The Bottom Line: Tron: Evolution wants to be a sexy, high-gloss Prince of Persia, trading desert sands and Arabian castles for the shining neon of the Grid. Sadly that aspiration is never fully realized, leaving us with an experience that's dull despite its brilliant glow; a game that's most impressive accomplishment is making a four to five hour adventure seem long and drawn-out. Multiplayer offers a spark of hope, but that spark dies out too quickly. It's true that the game contains scenes and background information that could enhance your appreciation of both films, but those revelations will still be fresh when Tron: Evolution hits the bargain bin.
The Bottom Line: Tron: Legacy offers plenty of thrilling action, breathtaking people and places to gawk at, as well as a rock solid score from Daft Punk, but doesn't engage with a particularly meaty tale. Legacy delighted the eyes and ears, but its players were forgettable, disposable, shiny plastic things that you can't take your eyes off of.

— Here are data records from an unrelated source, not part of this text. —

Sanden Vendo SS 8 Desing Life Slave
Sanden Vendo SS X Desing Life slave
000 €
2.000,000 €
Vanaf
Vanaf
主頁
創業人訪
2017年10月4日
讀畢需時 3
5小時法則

The Bottom Line: Yes, the game is short, and sometimes I wanted the on-rails bit to stop for a second, not so I could catch my breath, but so I could look around and admire all the work that went into the game. With Rage HD's three levels, it's as though id Software put all its effort into making the most impressive iOS demo ever. Rage HD is deeply impressive, but leaves me wanting more.
The Bottom Line: Bejeweled 3 is a great sequel, one that takes its predecessor's core concept and reveals a wonderful batch of variations, all of them creative and many of them hard to abandon. In a fall rich with important video games Bejeweled 3 was still able to get its hooks in me. It's the game I wanted to show everyone, from my mom to my co-workers. Everyone who looked at it wanted to try it; everyone who tried it had a great time with it.

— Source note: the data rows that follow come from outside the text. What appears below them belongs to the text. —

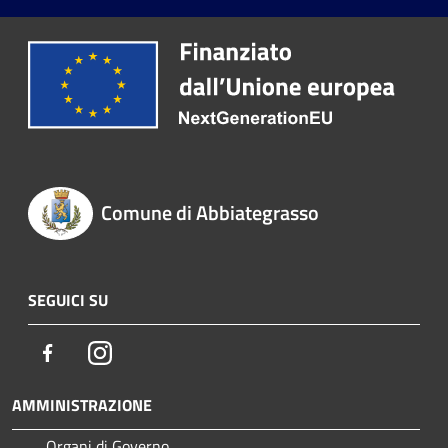
Comune di Abbiategrasso
SEGUICI SU
Facebook
Instagram
AMMINISTRAZIONE
Organi di Governo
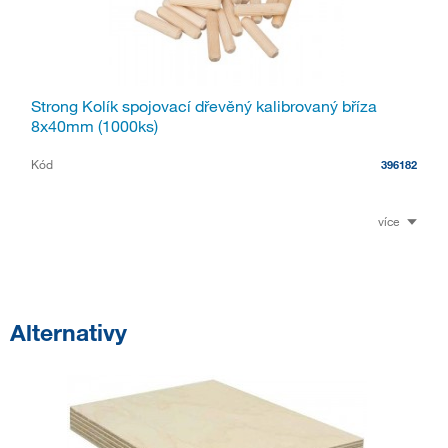
Strong Kolík spojovací dřevěný kalibrovaný bříza
8x40mm (1000ks)
Kód
396182
více
Alternativy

The Bottom Line: Can a gaming keyboard be too full-featured? With the easy-to-use customization options available on the core Steel Series Shift unit, it almost seems silly that the product has the keyset swapping function at all. I'd gladly pay $89 for a keyboard with the quality of construction and features the SteelSeries Shift has, but given a choice between it and a model that was more or less one piece, I'd go for the one that didn't split the space bar down the middle. If you see yourself regularly swapping out keyboard sets or you're looking for a keyboard that gives you the option to prove your love of World of Warcraft or Medal of Honor, then by all means partake.

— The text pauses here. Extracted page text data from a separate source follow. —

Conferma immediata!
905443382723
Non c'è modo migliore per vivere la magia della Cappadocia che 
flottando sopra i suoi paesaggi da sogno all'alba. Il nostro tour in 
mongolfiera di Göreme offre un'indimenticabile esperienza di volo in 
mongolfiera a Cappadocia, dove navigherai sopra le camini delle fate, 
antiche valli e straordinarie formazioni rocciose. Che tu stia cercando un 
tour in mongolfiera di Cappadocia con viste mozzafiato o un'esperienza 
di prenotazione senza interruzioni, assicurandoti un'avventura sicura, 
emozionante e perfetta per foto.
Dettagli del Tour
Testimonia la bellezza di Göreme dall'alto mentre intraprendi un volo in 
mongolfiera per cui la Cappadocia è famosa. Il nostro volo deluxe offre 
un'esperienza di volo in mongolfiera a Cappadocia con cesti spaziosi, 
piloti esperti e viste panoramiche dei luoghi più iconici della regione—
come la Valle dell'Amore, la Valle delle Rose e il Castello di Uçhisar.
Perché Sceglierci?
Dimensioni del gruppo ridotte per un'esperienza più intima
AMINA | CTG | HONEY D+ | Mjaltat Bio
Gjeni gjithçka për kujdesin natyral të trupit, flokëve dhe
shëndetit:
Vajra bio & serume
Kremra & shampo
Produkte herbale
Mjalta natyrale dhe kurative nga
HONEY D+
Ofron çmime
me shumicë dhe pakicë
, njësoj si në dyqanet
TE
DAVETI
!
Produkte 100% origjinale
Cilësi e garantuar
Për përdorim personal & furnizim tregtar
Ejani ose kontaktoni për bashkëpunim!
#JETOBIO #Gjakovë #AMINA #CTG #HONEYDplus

The Bottom Line: Traditional controllers are very black and white: you go, you stop. That's it. But driving requires a mastery of the gray area, between fast and slow, between moving and stopping. Racing wheels offer that precision, but traditional controllers often feel as though they come up short. The HKS Racing Controller is a logical solution for those who don't have a racing wheel, but want a racing wheel experience in a control pad.
The Bottom Line: Epic Mickey is a heftier, more intellectually intriguing game than one might gather from any initial impression that mistakes it for Super Mickey Bros. Had Mickey's designers programmed a less frustrating camera and found a way to draw Mickey's world in a way that was appealing as how they drew Mickey himself, this slow burn of a game could have been great. It is, nonetheless, a smart curiosity. The game rewards dedicated players who plumb its secret pathways and travel along a heroic path that feels so unlike - and so much more interesting than - those in most of the video games we get to play.